2012年5月9日水曜日

余命延長抗がん剤の副作用とQOL

「大往生したけりゃ医療とかかわるな」(幻冬舎新書)の著者であり、医師である中村仁一氏は、「大往生したければ医療と深く関わるな」「がんで死ぬのがもっともよい」と主張する。

京都の社会福祉法人老人ホーム「同和園」の常勤医を務めながら、数百例のお年寄りの自然死を見送った経験からの氏独特の意見だ。ここには、日本の老人医療の問題点と 各自が持つべき死生観が凝縮されている。

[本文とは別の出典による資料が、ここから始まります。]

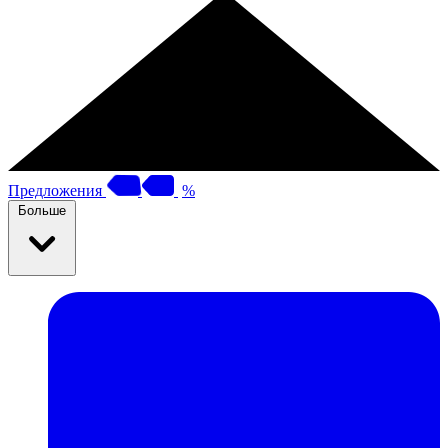
Предложения
%
Больше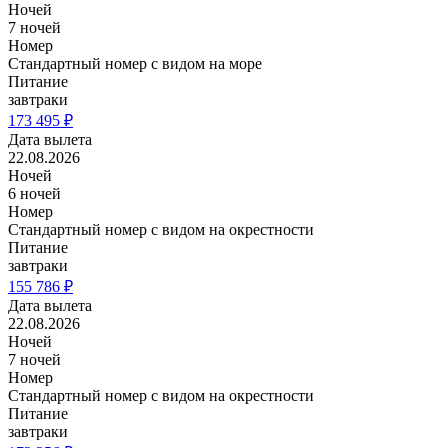
Ночей
7 ночей
Номер
Стандартный номер с видом на море
Питание
завтраки
173 495 ₽
Дата вылета
22.08.2026
Ночей
6 ночей
Номер
Стандартный номер с видом на окрестности
Питание
завтраки
155 786 ₽
Дата вылета
22.08.2026
Ночей
7 ночей
Номер
Стандартный номер с видом на окрестности
Питание
завтраки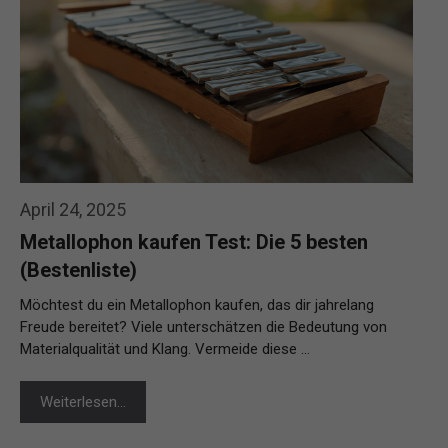
April 24, 2025
Metallophon kaufen Test: Die 5 besten
(Bestenliste)
Möchtest du ein Metallophon kaufen, das dir jahrelang
Freude bereitet? Viele unterschätzen die Bedeutung von
Materialqualität und Klang. Vermeide diese …
Weiterlesen…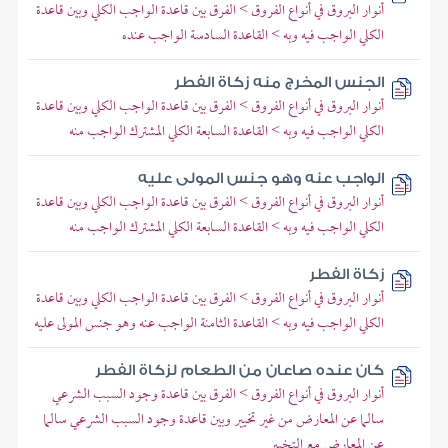
أنوار البروق في أنواع الفروق > الفرق بين قاعدة الواجب الكلي وبين قاعدة
الكلي الواجب فيه وبه > القاعدة السادسة الواجب عنده
الجنس المخرج منه زكاة الفطر
أنوار البروق في أنواع الفروق > الفرق بين قاعدة الواجب الكلي وبين قاعدة
الكلي الواجب فيه وبه > القاعدة السابعة الكلي المشترك الواجب منه
الواجب عنه وهو جنس المولى عليه
أنوار البروق في أنواع الفروق > الفرق بين قاعدة الواجب الكلي وبين قاعدة
الكلي الواجب فيه وبه > القاعدة السابعة الكلي المشترك الواجب منه
زكاة الفطر
أنوار البروق في أنواع الفروق > الفرق بين قاعدة الواجب الكلي وبين قاعدة
الكلي الواجب فيه وبه > القاعدة الثامنة الواجب عنه وهو جنس المولى عليه
كان عنده صاعان من الطعام لزكاة الفطر
أنوار البروق في أنواع الفروق > الفرق بين قاعدة وجود السبب الشرعي
سالما عن المعارض من غير تخيير وبين قاعدة وجود السبب الشرعي سالما
عن المعارض مع التخيير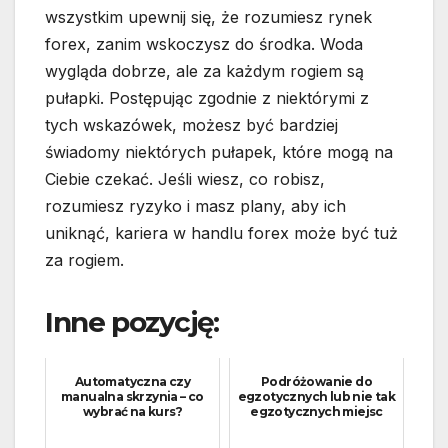
wszystkim upewnij się, że rozumiesz rynek
forex, zanim wskoczysz do środka. Woda
wygląda dobrze, ale za każdym rogiem są
pułapki. Postępując zgodnie z niektórymi z
tych wskazówek, możesz być bardziej
świadomy niektórych pułapek, które mogą na
Ciebie czekać. Jeśli wiesz, co robisz,
rozumiesz ryzyko i masz plany, aby ich
uniknąć, kariera w handlu forex może być tuż
za rogiem.
Inne pozycję:
Automatyczna czy
Podróżowanie do
manualna skrzynia – co
egzotycznych lub nie tak
wybrać na kurs?
egzotycznych miejsc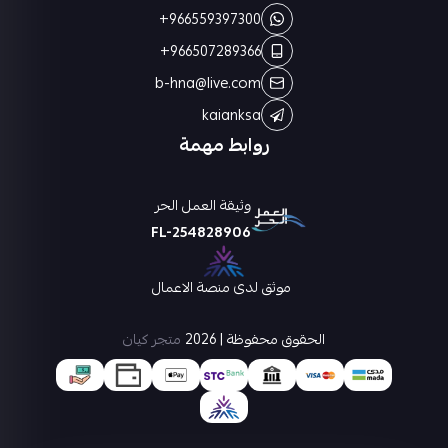
+966559397300
+966507289366
b-hna@live.com
kaianksa
روابط مهمة
وثيقة العمل الحر
FL-254828906
موثق لدى منصة الاعمال
الحقوق محفوظة | 2026
متجر كيان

「医者が「大往生したかったら医療に深く関わるな」と発現すると、皆から いぶかられる。しかし、病院では、年寄りが 苦痛の果てに死んでいる現実があると。もしも、病院に行かなければ、もしも、医療が濃厚に介入しなかったら。きっと穏やかな死を迎えていたはずなのに 。
病気やケガを治すのは、基本的には、人間が生来持っている「自然治癒力」。医者はそれを助ける「お助けマン」、薬は「お助け物質」に過ぎないと。医療は年老いたものを若返らすこともできなければ、死を防ぐこともできない。生物は当たり前に「老いと死」には無力なのだ。
たとえばがん。「がん」とは すなわち「老化」。研究者によって大小はあるが人間は毎日5000個ぐらい細胞ががん化している。しかし、身体に自然に備わっている免疫の力でがん細胞を退治しているのでがんが発病しないだけだ。ただ、年をとると免疫力が自然と衰えるために、年寄りはがんになる。当たり前のことで、驚くことではない。
がんの予防には「がんに ならないようにする」一次予防と、「がんを早く見つける」二次予防がある。二次予防には「早過ぎる死」を防ぐという目的もある。しかし、繁殖を終え、生きものとしての"賞味期限"の切れた年寄りにとっては、最早「早すぎる死」というものは存在しないはずと笑いながら断ずる。
まだ成すべきライフワークが残っている年寄りは別として、普通の年寄りに「がん検診」は意味が無いと言えるだろう。鮭は産卵後間なしに息絶え、一年草は種を宿すと枯れ、つまりは、繁殖を終えたら死ぬ、という自然界の“掟”は、人間にも当てはまると説く。
"がんは強烈に痛むもの"と一般には理解されており、ホスピスの調査でもがんで痛むのは7割程度。逆の視点では、3割はがんでも痛まないのだ。つまり3人に1人はがんでも痛まない最後を迎えられる。
老人ホームでの実例としては、食が細り、顔色が悪くなってやせてきたので、病院で検査したら手の施しようがない「末期がん」と診断されとされた患者が、そのまま何もしない選択をしたが、最後まで痛まずに往生した。
少なくとも発見時に痛みのない手遅れのがんは最後まで痛まないということは確実に言える。
塊になるがん(固形がん=胃がん・肺がん・大腸がんなど)は抗がん剤を使っても、多少小さくなることはあっても、消滅することは無い。しかし、抗がん剤はいわば"猛毒"なので、正常な身体の組織や細胞に甚大な被害を与え、ヨレヨレの状態になり、QOL(生の質)を激しく貶める。
"繁殖"を終えたら、抗がん剤は使わない方がいい。延命効果はなくとも必ず縮命効果はあるのが抗がん剤。数ヶ月の延命が、果たしてどういう状態の延命と”生”となるのがを考えるべき。青息吐息のヨレヨレの状態で生きることに意味のある人間は少ない。長生きするつもりが、苦しんだ末に命が短くなっているがん患者が多いのだ。
「がんで死ぬんじゃないよ、がんの治療で死ぬんだよ」と。

中村医師の言には、確かに一理あるだろう。

生物としての生死の摂理と抗がん剤の功罪は熟考にも余りある。たしかに「がんの余命延長」と引換に がん患者のほぼ全員が直面する痛みと辛さは、その時間と質を考えざるをえない。家族のエゴと言われる場合さえあるかもしれない。

しかし、それでも人類はがんを克服するべく研究を重ねている。副作用の少ない、がんを完治する新薬は、遠からず開発されるはず。そまでの数年間~数十年間は、生への"業"の深さと、達観した死の受け入れとの天秤に、個々人の人生観が問われるのだ。

ただ、がん回復への渇望を誰しもが持ち続けることには変わりない。

がん利用方針の選択する際の参考にはなるだろう。